A moving memoir in mixed verse and prose by U.K. writer Claire Lynch about her and her spouse’s journey to parenthood. After years of infertility treatments to try and start a family via reciprocal IVF (RIVF), using Lynch’s egg, her spouse’s womb, and donor sperm, they finally had twins, born prematurely. These smallest humans had to wear scale-model oxygen masks in their incubators just to stay alive. “Small is not good for babies,” they were told. “It is not whimsical or cute or the cause of admiration. It is the first time it occurs to us that they might not survive. Babies die from smallness.”
Lynch writes of finding their way through a system not structured to include two-mom families and of her own feelings as the often-overlooked nongestational mother. She moves on to explore the early days of parenthood and the later addition of a third child to their family.
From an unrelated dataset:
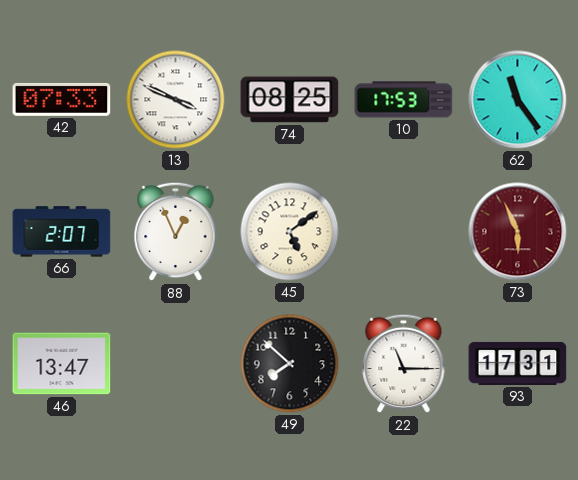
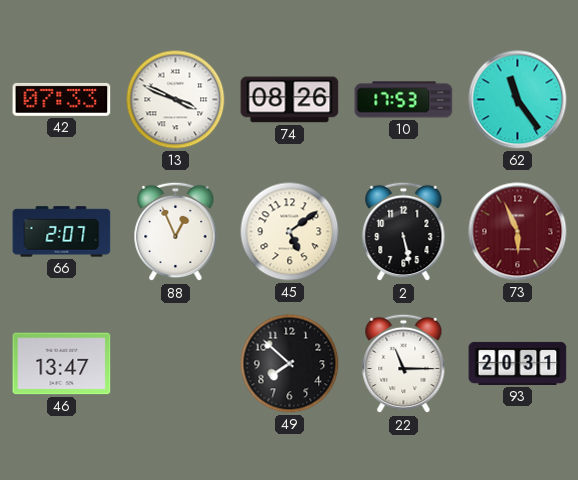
74: 08:25 -> 08:26
2: none -> 5:28
93: 17:31 -> 20:31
While their experience is perhaps not so different from that of some other queer families, it is her telling, a blend of poem and prose that feels appropriate rather than affected, which elevates this book above many other memoirs. She looks unflinchingly at the ups and downs of becoming a parent and parenting, managing to both elucidate the details of her family’s life and to tease out the universal aspects of their experiences. There are struggles here, but there is also joy, and insights about the experience of motherhood that should resonate with many of us who also hold the title.